> _Supplied information_
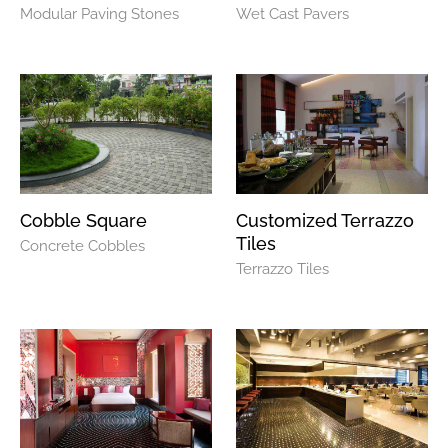
Modular Paving Stones
Wet Cast Pavers
Cobble Square
Customized Terrazzo
Tiles
Concrete Cobbles
Terrazzo Tiles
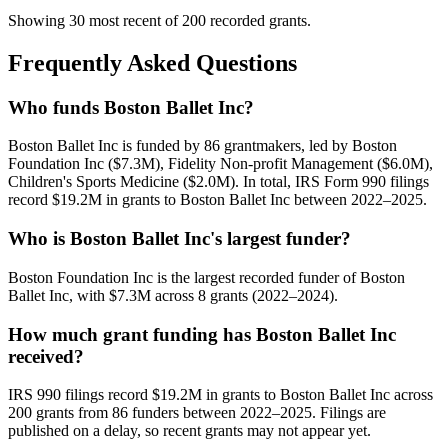
Showing 30 most recent of 200 recorded grants.
Frequently Asked Questions
Who funds Boston Ballet Inc?
Boston Ballet Inc is funded by 86 grantmakers, led by Boston
Foundation Inc ($7.3M), Fidelity Non-profit Management ($6.0M),
Children's Sports Medicine ($2.0M). In total, IRS Form 990 filings
record $19.2M in grants to Boston Ballet Inc between 2022–2025.
Who is Boston Ballet Inc's largest funder?
Boston Foundation Inc is the largest recorded funder of Boston
Ballet Inc, with $7.3M across 8 grants (2022–2024).
How much grant funding has Boston Ballet Inc
received?
IRS 990 filings record $19.2M in grants to Boston Ballet Inc across
200 grants from 86 funders between 2022–2025. Filings are
published on a delay, so recent grants may not appear yet.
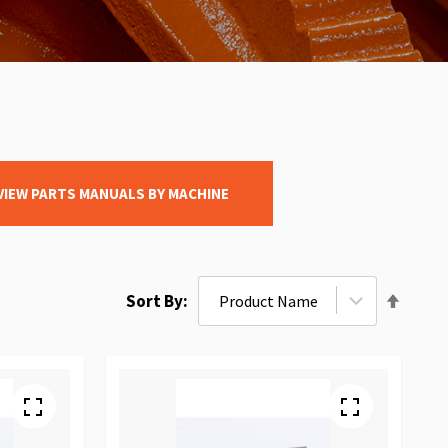
VIEW PARTS MANUALS BY MACHINE
Set
Sort By
Desce
Direct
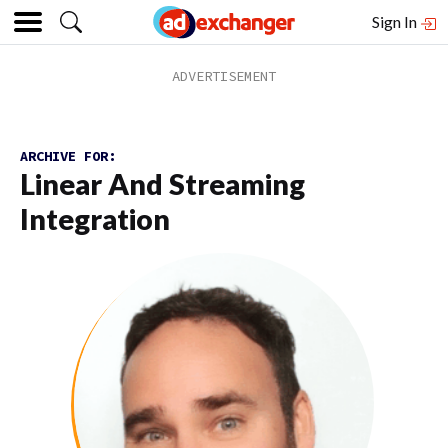
Sign In
ARCHIVE FOR:
Linear And Streaming
Integration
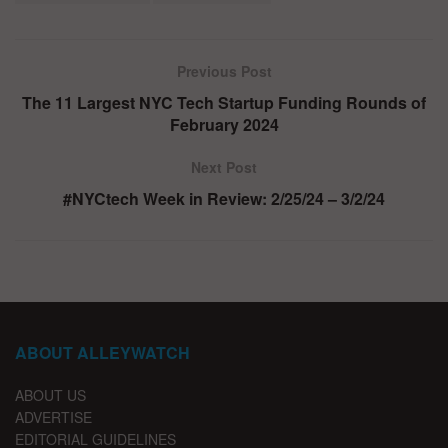
Previous Post
The 11 Largest NYC Tech Startup Funding Rounds of
February 2024
Next Post
#NYCtech Week in Review: 2/25/24 – 3/2/24
ABOUT ALLEYWATCH
ABOUT US
ADVERTISE
EDITORIAL GUIDELINES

> _What you should do_
Filter the entries above and return only the lines holding "recorded".

> _Your solution_
Showing 30 most recent of 200 recorded grants.
Boston Foundation Inc is the largest recorded funder of Boston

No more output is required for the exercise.